→ **What is being asked**: From the material below, return exactly the lines starting at the one that holds "fare II zugreifen oder Hilfe dazu" and ending at the one that holds "Hình in trên". Pictures stay out of the answer.

→ **The input**:
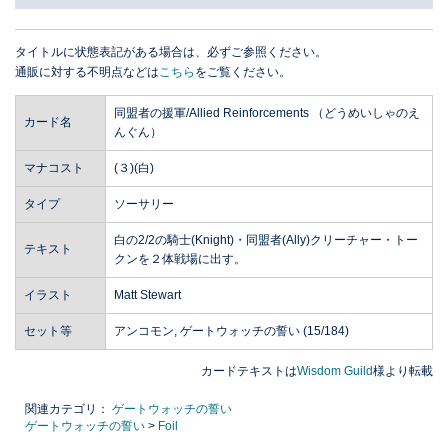
タイトルに状態表記がある場合は、必ずご参照ください。
通販に対する不明点などは
こちら
をご覧ください。
同盟者の援軍/Allied Reinforcements （どうめいしゃのえ
カード名
んぐん）
マナコスト
(３)(白)
タイプ
ソーサリー
白の2/2の騎士(Knight)・同盟者(Ally)クリーチャー・トー
テキスト
クンを２体戦場に出す。
イラスト
Matt Stewart
セット等
アンコモン, ゲートウォッチの誓い (15/184)
カードテキストは
Wisdom Guild
様より転載
関連カテゴリ：
ゲートウォッチの誓い
ゲートウォッチの誓い
>
Foil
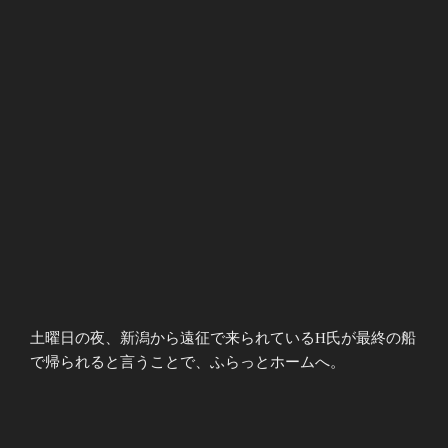
土曜日の夜、新潟から遠征で来られているH氏が最終の船
で帰られると言うことで、ふらっとホームへ。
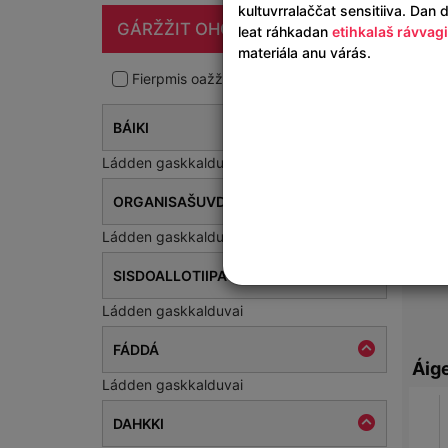
kultuvrralaččat sensitiiva. Dan d
Gár
GÁRŽŽIT OHCAMA
leat ráhkadan
etihkalaš rávvagi
materiála anu várás.
checkbox_filter
Fierpmis oažžunsajis
BÁIKI
Ládden gaskkalduvai
ORGANISAŠUVDNA
Ládden gaskkalduvai
SISDOALLOTIIPA
Ládden gaskkalduvai
FÁDDÁ
Áige
Ládden gaskkalduvai
DAHKKI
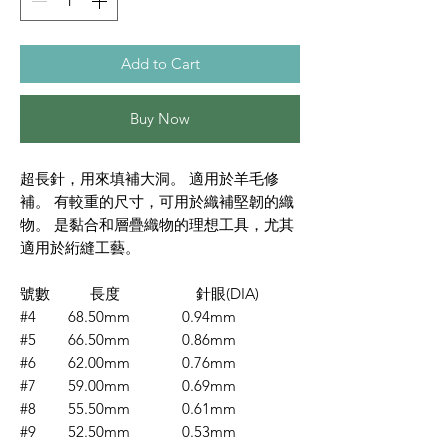
Add to Cart
Buy Now
超長針，用來填補大洞。 適用於羊毛修
補。 有較重的尺寸，可用於織補堅韌的織
物。 是黏合和層疊織物的理想工具，尤其
適用於絎縫工藝。
號數 長度 針眼(DIA)
#4 68.50mm 0.94mm
#5 66.50mm 0.86mm
#6 62.00mm 0.76mm
#7 59.00mm 0.69mm
#8 55.50mm 0.61mm
#9 52.50mm 0.53mm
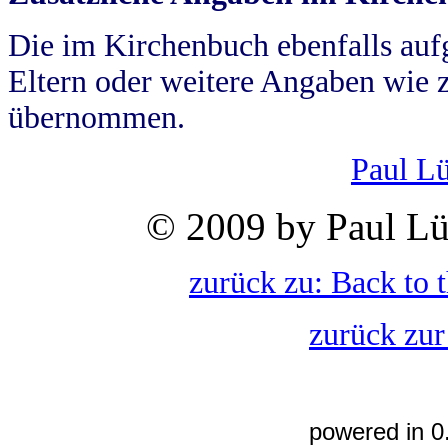
Die im Kirchenbuch ebenfalls auf
Eltern oder weitere Angaben wie z
übernommen.
Paul L
© 2009 by Paul Lü
zurück zu: Back to 
zurück zur
powered in 0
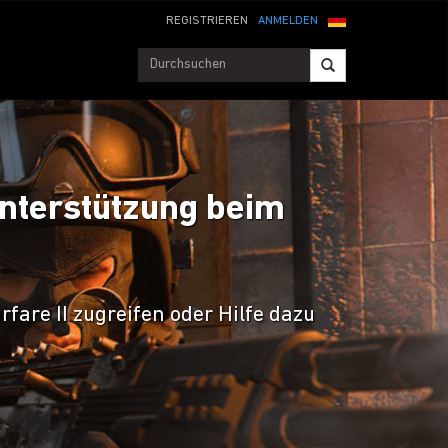
REGISTRIEREN
ANMELDEN
Unterstützung beim
fare II zugreifen oder Hilfe dazu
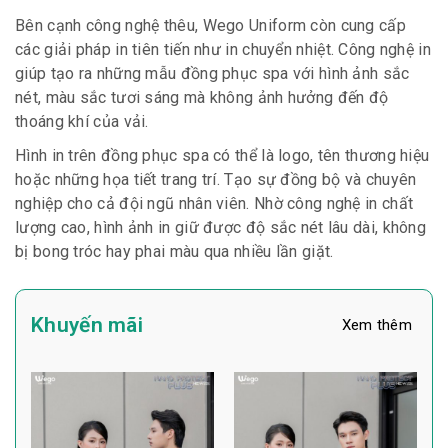
Bên cạnh công nghệ thêu, Wego Uniform còn cung cấp
các giải pháp in tiên tiến như in chuyển nhiệt. Công nghệ in
giúp tạo ra những mẫu đồng phục spa với hình ảnh sắc
nét, màu sắc tươi sáng mà không ảnh hưởng đến độ
thoáng khí của vải.
Hình in trên đồng phục spa có thể là logo, tên thương hiệu
hoặc những họa tiết trang trí. Tạo sự đồng bộ và chuyên
nghiệp cho cả đội ngũ nhân viên. Nhờ công nghệ in chất
lượng cao, hình ảnh in giữ được độ sắc nét lâu dài, không
bị bong tróc hay phai màu qua nhiều lần giặt.
Khuyến mãi
Xem thêm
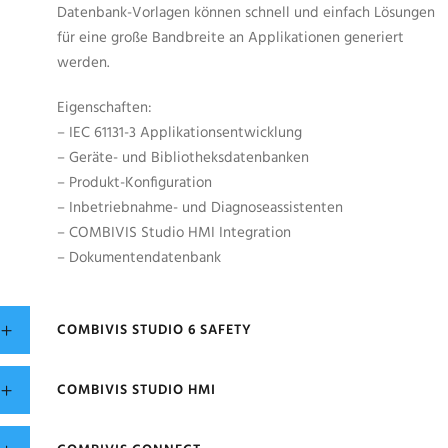
Datenbank-Vorlagen können schnell und einfach Lösungen
für eine große Bandbreite an Applikationen generiert
werden.
Eigenschaften:
– IEC 61131-3 Applikationsentwicklung
– Geräte- und Bibliotheksdatenbanken
– Produkt-Konfiguration
– Inbetriebnahme- und Diagnoseassistenten
– COMBIVIS Studio HMI Integration
– Dokumentendatenbank
COMBIVIS STUDIO 6 SAFETY
COMBIVIS STUDIO HMI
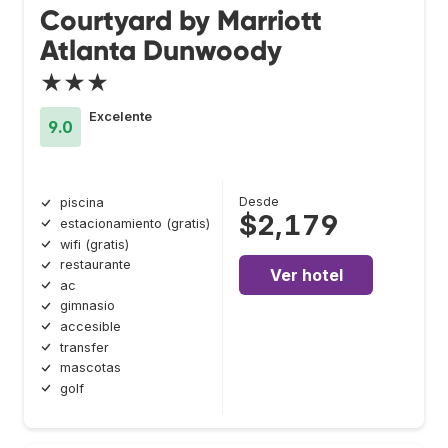
Courtyard by Marriott
Atlanta Dunwoody
★★★
Excelente
9.0
Desde
piscina
$2,179
estacionamiento (gratis)
wifi (gratis)
restaurante
Ver hotel
ac
gimnasio
accesible
transfer
mascotas
golf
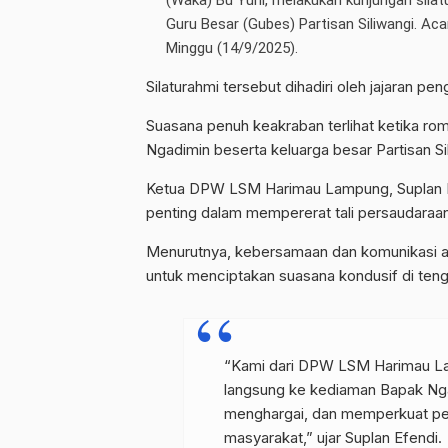
Guru Besar (Gubes) Partisan Siliwangi. Aca
Minggu (14/9/2025).
Silaturahmi tersebut dihadiri oleh jajaran pe
Suasana penuh keakraban terlihat ketika 
Ngadimin beserta keluarga besar Partisan Si
Ketua DPW LSM Harimau Lampung, Suplan E
penting dalam mempererat tali persaudaraan
Menurutnya, kebersamaan dan komunikasi an
untuk menciptakan suasana kondusif di ten
“Kami dari DPW LSM Harimau Lam
langsung ke kediaman Bapak Ngad
menghargai, dan memperkuat pe
masyarakat,” ujar Suplan Efendi.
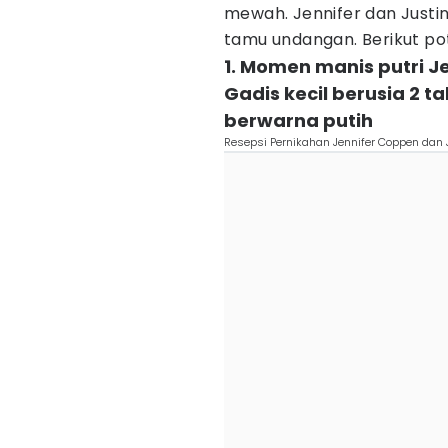
mewah. Jennifer dan Justi
tamu undangan. Berikut pot
1. Momen manis putri J
Gadis kecil berusia 2 
berwarna putih
Resepsi Pernikahan Jennifer Coppen dan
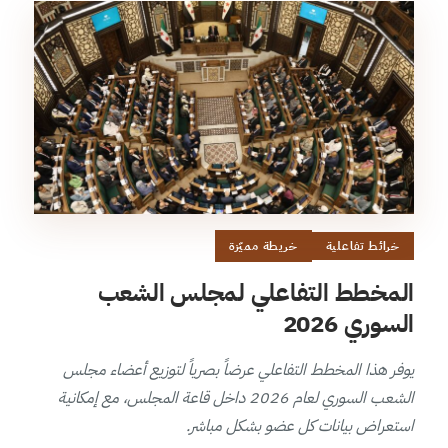
خرائط تفاعلية
خريطة مميّزة
المخطط التفاعلي لمجلس الشعب
السوري 2026
يوفر هذا المخطط التفاعلي عرضاً بصرياً لتوزيع أعضاء مجلس
الشعب السوري لعام 2026 داخل قاعة المجلس، مع إمكانية
استعراض بيانات كل عضو بشكل مباشر.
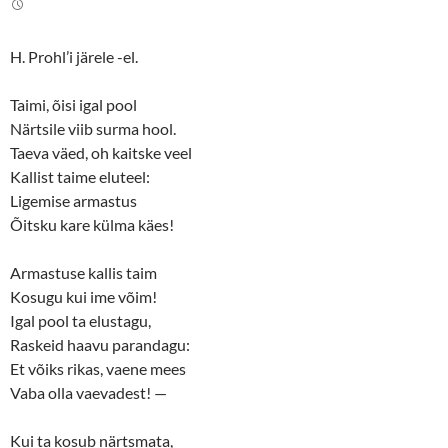
t
b
e
o
r
o
(
k
H. Prohl’i järele -el.
O
(
p
O
e
p
n
e
Taimi, õisi igal pool
s
n
Närtsile viib surma hool.
i
s
n
i
Taeva väed, oh kaitske veel
n
n
e
n
Kallist taime eluteel:
w
e
w
w
Ligemise armastus
i
w
n
i
Õitsku kare külma käes!
d
n
o
d
w
o
Armastuse kallis taim
)
w
)
Kosugu kui ime võim!
Igal pool ta elustagu,
Raskeid haavu parandagu:
Et võiks rikas, vaene mees
Vaba olla vaevadest! —
Kui ta kosub närtsmata,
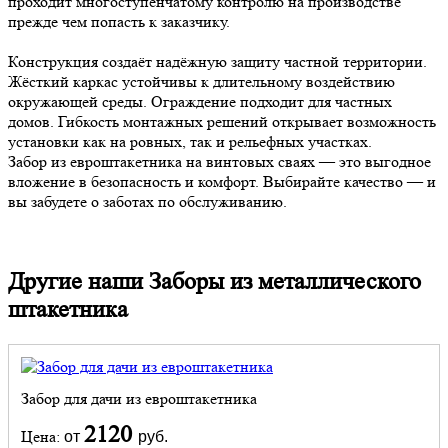
проходит многоступенчатому контролю на производстве
прежде чем попасть к заказчику.
Конструкция создаёт надёжную защиту частной территории.
Жёсткий каркас устойчивы к длительному воздействию
окружающей среды. Ограждение подходит для частных
домов. Гибкость монтажных решений открывает возможность
установки как на ровных, так и рельефных участках.
Забор из евроштакетника на винтовых сваях — это выгодное
вложение в безопасность и комфорт. Выбирайте качество — и
вы забудете о заботах по обслуживанию.
Другие наши Заборы из металлического
штакетника
Забор для дачи из евроштакетника
2120
Цена:
от
руб.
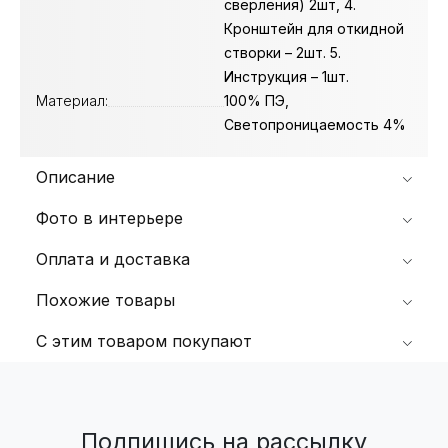
сверления) 2шт, 4.
Кронштейн для откидной
створки – 2шт. 5.
Инструкция – 1шт.
Материал:
100% ПЭ,
Светопроницаемость 4%
Описание
Фото в интерьере
Оплата и доставка
Похожие товары
С этим товаром покупают
Подпишись на рассылку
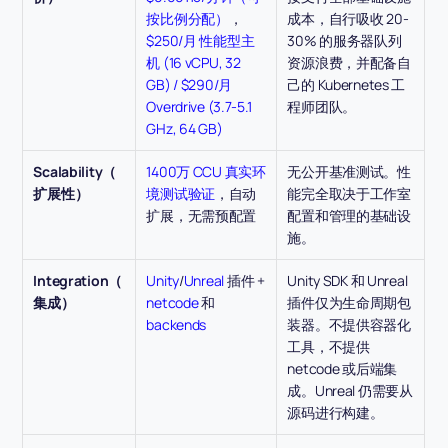
按比例分配）
，
成本，自行吸收 20-
$250/月 性能型主
30% 的服务器队列
机 (16 vCPU, 32 
资源浪费，并配备自
GB) / $290/月 
己的 Kubernetes 工
Overdrive (3.7-5.1 
程师团队。
GHz, 64 GB)
Scalability（
1400万 CCU 真实环
无公开基准测试。性
扩展性）
境测试验证
，自动
能完全取决于工作室
扩展，无需预配置
配置和管理的基础设
施。
Integration（
Unity
/
Unreal
 插件 + 
Unity SDK 和 Unreal 
集成）
netcode
 和 
插件仅为生命周期包
backends
装器。不提供容器化
工具，不提供 
netcode 或后端集
成。Unreal 仍需要从
源码进行构建。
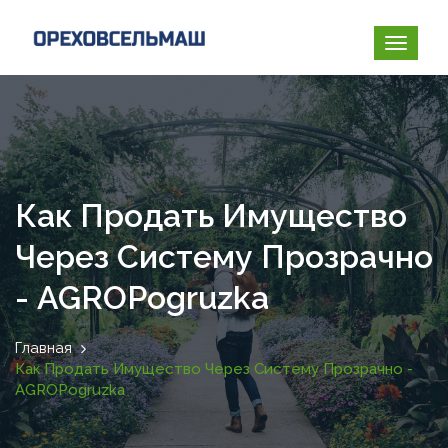
Как Продать Имущество
Через Систему Прозрачно
- AGROPogruzka
Главная
Как Продать Имущество Через Систему Прозрачно -
AGROPogruzka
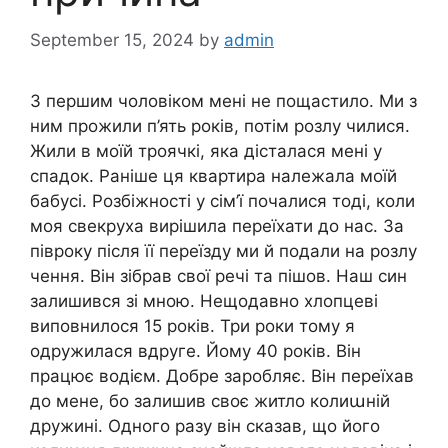
September 15, 2024
by
admin
З першим чоловіком мені не пощастило. Ми з
ним прожили п’ять років, потім розлу чилися.
Жили в моїй троячкі, яка дісталася мені у
спадок. Раніше ця квартира належала моїй
бабусі. Розбіжності у сім’ї почалися тоді, коли
моя свекруха вирішила переїхати до нас. За
півроку після її переїзду ми й подали на розлу
чення. Він зібрав свої речі та пішов. Наш син
залишився зі мною. Нещодавно хлопцеві
виповнилося 15 років. Три роки тому я
одружилася вдруге. Йому 40 років. Він
працює водієм. Добре заробляє. Він переїхав
до мене, бо залишив своє житло колиաній
дружині. Одного разу він сказав, що його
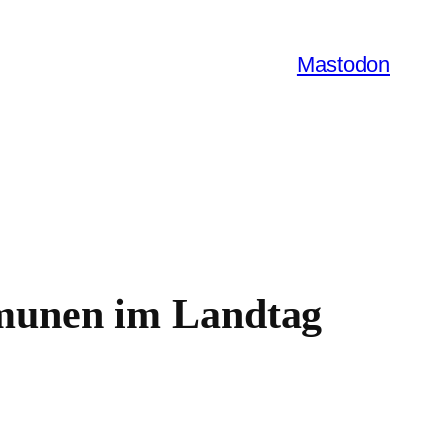
Mastodon
munen im Landtag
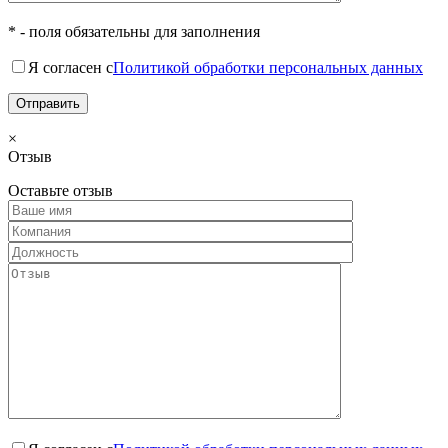
* - поля обязательны для заполнения
Я согласен с
Политикой обработки персональных данных
×
Отзыв
Оставьте отзыв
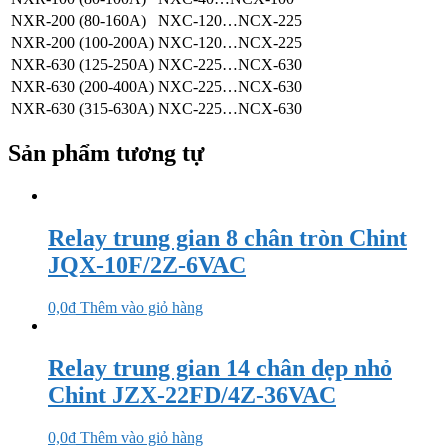
NXR-200 (80-160A)
NXC-120…NCX-225
NXR-200 (100-200A)
NXC-120…NCX-225
NXR-630 (125-250A)
NXC-225…NCX-630
NXR-630 (200-400A)
NXC-225…NCX-630
NXR-630 (315-630A)
NXC-225…NCX-630
Sản phẩm tương tự
Relay trung gian 8 chân tròn Chint
JQX-10F/2Z-6VAC
0,0
₫
Thêm vào giỏ hàng
Relay trung gian 14 chân dẹp nhỏ
Chint JZX-22FD/4Z-36VAC
0,0
₫
Thêm vào giỏ hàng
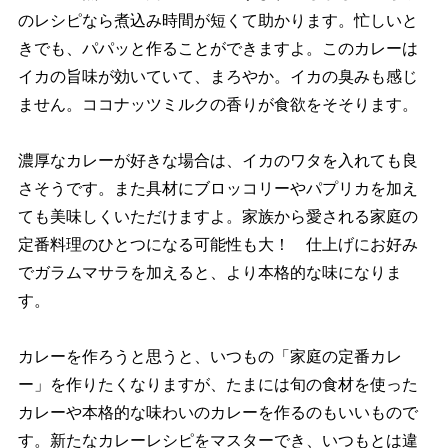
のレシピなら煮込み時間が短くて助かります。忙しいと
きでも、パパッと作ることができますよ。このカレーは
イカの旨味が効いていて、まろやか。イカの臭みも感じ
ません。ココナッツミルクの香りが食欲をそそります。
濃厚なカレーが好きな場合は、イカのワタを入れても良
さそうです。また具材にブロッコリーやパプリカを加え
ても美味しくいただけますよ。家族から愛される家庭の
定番料理のひとつになる可能性も大！ 仕上げにお好み
でガラムマサラを加えると、より本格的な味になりま
す。
カレーを作ろうと思うと、いつもの「家庭の定番カレ
ー」を作りたくなりますが、たまには旬の食材を使った
カレーや本格的な味わいのカレーを作るのもいいもので
す。新たなカレーレシピをマスターでき、いつもとは違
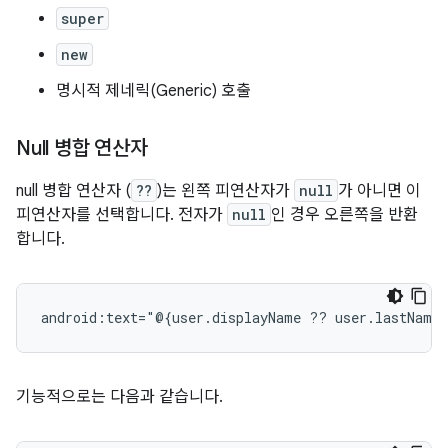
super
new
명시적 제네릭(Generic) 호출
Null 병합 연산자
null 병합 연산자 (
??
)는 왼쪽 피연산자가
null
가 아니면 이
피연산자를 선택합니다. 전자가
null
인 경우 오른쪽을 반환
합니다.
android:text="@{user.displayName
??
기능적으로는 다음과 같습니다.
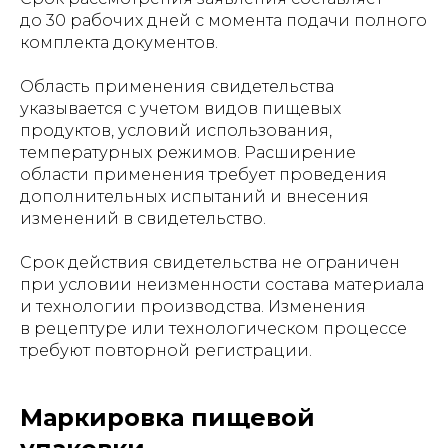
до 30 рабочих дней с момента подачи полного
комплекта документов.
Область применения свидетельства
указывается с учетом видов пищевых
продуктов, условий использования,
температурных режимов. Расширение
области применения требует проведения
дополнительных испытаний и внесения
изменений в свидетельство.
Срок действия свидетельства не ограничен
при условии неизменности состава материала
и технологии производства. Изменения
в рецептуре или технологическом процессе
требуют повторной регистрации.
Маркировка пищевой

→ **Solution**:
fare II zugreifen oder Hilfe dazu
Bên cạnh công nghệ thêu, Wego Uniform còn cung cấp
các giải pháp in tiên tiến như in chuyển nhiệt. Công nghệ in
giúp tạo ra những mẫu đồng phục spa với hình ảnh sắc
nét, màu sắc tươi sáng mà không ảnh hưởng đến độ
thoáng khí của vải.
Hình in trên đồng phục spa có thể là logo, tên thương hiệu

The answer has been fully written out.